Lady Cop

Outside the security office, La'an threw Jenna a disdainful look. "You should talk less."

"What? I didn't say anything!"

"'Massive dogs?'" La'an shook her head, disgustedly.

"I was helping you build rapport."

"I didn't need the help. And you sound like a lunatic."

"I sounded like-" Jenna spun in her heel and held her hands together, index fingers extended like a gun pointed at the ceiling—"Jenna Mitchell: Lady Cop!"

La'an blinked at her a few times. "What. The actual. Fuck. Are you doing?"

"It's my alter-ego," Jenna blinked. "I'm taking a break from Lieutenant Mitchell, Ops officer and navigator."

"I don't think you should take that break," La'an said tightly.

"I spent the days since Commander Chin-Riley assigned me to cross-train in security watching old holo-series from the twenty-first century. That would totally have been the name of a series: Jenna Mitchell: Lady Cop.

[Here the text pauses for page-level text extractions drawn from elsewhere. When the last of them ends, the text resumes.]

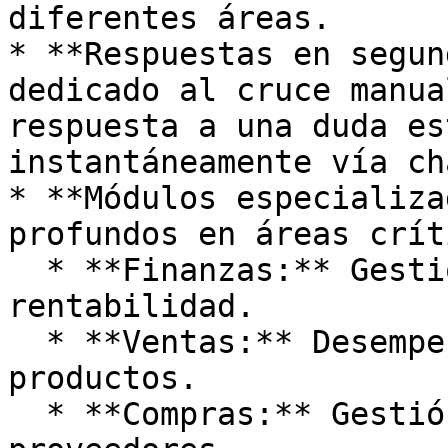
diferentes áreas.

* **Respuestas en segun
dedicado al cruce manua
respuesta a una duda es
instantáneamente vía ch
* **Módulos especializa
profundos en áreas crít
  * **Finanzas:** Gestión de ganancias, gastos y 
rentabilidad.

  * **Ventas:** Desempeño comercial y mix de 
productos.

  * **Compras:** Gestión de pagos y plazos de 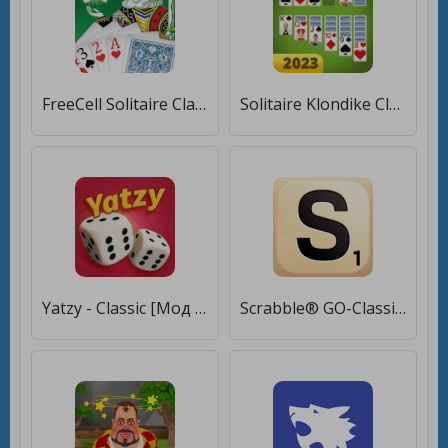
FreeCell Solitaire Classic [Мод меню]
Solitaire Klondike Classic [Мод меню]
Yatzy - Classic [Мод меню]
Scrabble® GO-Classic Word Game [Мод меню]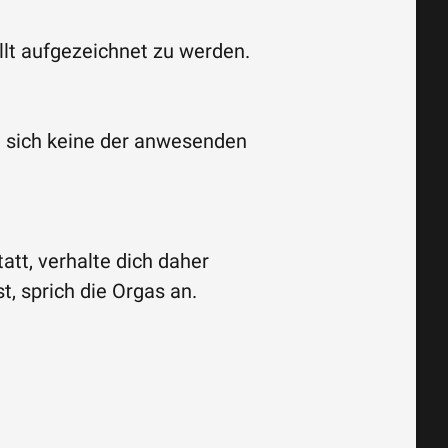
lt aufgezeichnet zu werden.
e sich keine der anwesenden
att, verhalte dich daher
t, sprich die Orgas an.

And it would be about a tough female investigator solving crime on the mean streets of…some dangerous, dynamic, exciting city. Ottawa, maybe."

"That's inane," La'an said sharply. "And they wouldn't call it Lady Cop. That's genedering a profession. That was against the law in the twenty-first century."

"No it wasn't," Jenna refuted hotly. "There were barely any women in the professional fields. Women couldn't even drive back then. They definitely would have called it Lady Cop. That's how you get viewers."

"They could drive," La'an corrected.

"Not according to my research."

La'an consulted a holographic directory. "The Taco Tiki Hut is here, on the food court level." She put her finger through the spinning render of the restaurant. "Two levels down. Let's go have a chat with the manager and coworkers."

"Lady Cop," Jenna whispered, eyes alight.

"Don't make me throw you out an airlock."